Besides being meaningful in a social context, they also remain entertaining and commercially profitable as well as praiseworthy in terms of their innovative artistic style.

Wang Yunting (TaimeiPKGIRL), a vlogger from the island of Taiwan who is currently living in Shanghai, told the Global Times that she, as a fan of the revolutionary spirit on display in the TV series, was so excited for the hit drama The Awakening Age that she made a short video about the show on video sharing platform Bilibili.

Adapting popular stories from books and TV series gives these stage performances some major advantages as they generate interest among loyal fans of the original works, Luo Luo, a Beijing-based drama critic, told the Global Times on Sunday.

The cast of Chinese play <em>Teacher Guimei</em> perform at the Yunnan Drama Theater in June, 2021. Photo: IC

The cast of Chinese play Teacher Guimei perform at the Yunnan Drama Theater in June 2021. Photo: IC


Positive energy


Patriotic works, be they debuting on stage or on screen, bring positive energy that captures the hearts of Chinese people.

A report published by China Central Television about the development of Chinese TV series in 2021 shows that seven of the top 10 most popular works among young Chinese viewers were patriotic series about red stories, poverty relief and ordinary heroes.

The stage version of The Awakening Age focuses on the awakening thoughts of young people during the early age of the revolution in China. The production team said that they have made some creative changes to the story as they want the stage drama to feel new instead of a retread of the series.

Creativity is also the name of the game for Jiang Jie. The character Jiang Jie (known as Sister Jiang for her lovely character and warm heart) will appear on stage through different artistic performances such as Peking Opera and modern dance drama.

The musical will add new elements such as rock and pop to try a brand new way to tell the story of a CPC Party member who acts as an underground agent with modern aesthetics in order to be in line with the times.

Directed by young director Wang Yixun, the new musical version of Jiang Jie brings on a fresher production team and a main cast made up of teachers and students from the Beijing Film Academy. 

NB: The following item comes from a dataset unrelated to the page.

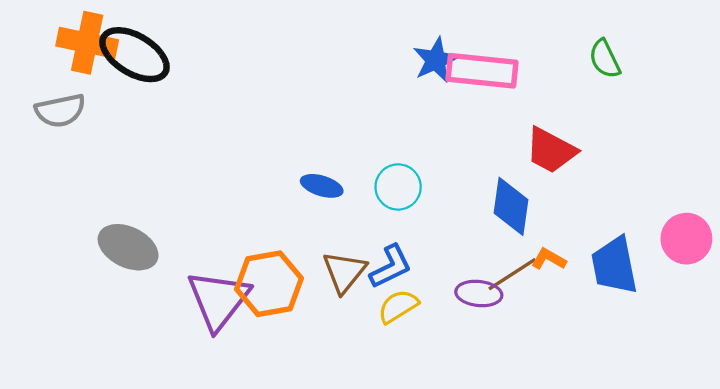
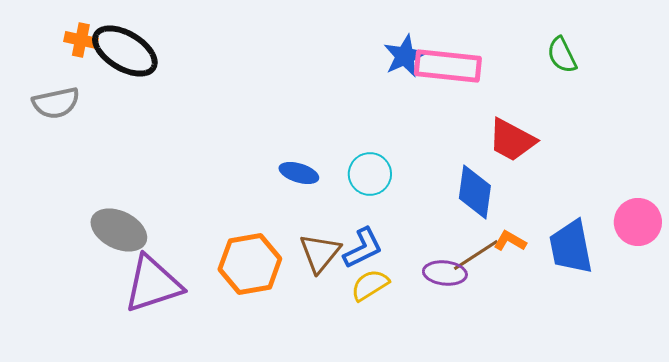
orange cross: (87, 43) -> (81, 40), size x0.6
purple triangle: (218, 300) -> (153, 284), moved, turned 34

The stage design, choreography and characters will also be more in line with modern aesthetics. Different from previous opera versions of the story, the musical will alter certain details of the original novel, adding more suspense and espionage elements to the storyline.

Touching people's hearts

This is not the first time that Jiang Jie has leapt from the page to the stage. 

The first stage adaptation of the novel debuted in 1964. This version was been performed numerous times over the past more than half a century, touching generations of audiences in China. 

"I read the novel when I was in middle school, having taken it from my mom's bookshelf, but I was still shocked when it was shown on stage," Beijing-based musical lover Wu Yuchen told the Global Times.

"I think it's more than a good idea to do it as a musical, after all it is exciting to use modern elements to reimagine the most famous stories from 50 years ago. Just as Les Misérables can continue to inspire audiences with its constant performances, I hope that China's great revolutionary stories can also go further as well," she added.

Besides creators of stage performances, other industry insiders are also seeking other means to get closer to young audiences and try to touch their hearts with patriotic works.

For instance, Chinese director Liu Jiang recently attempted to move audiences through the portrayal of stories filled with rich feelings in his TV drama Glory and Dream, which covers significant historical moments in modern Chinese history from the First National Congress of the CPC in 1921 to the War to Resist US Aggression and Aid Korea in 1950-53.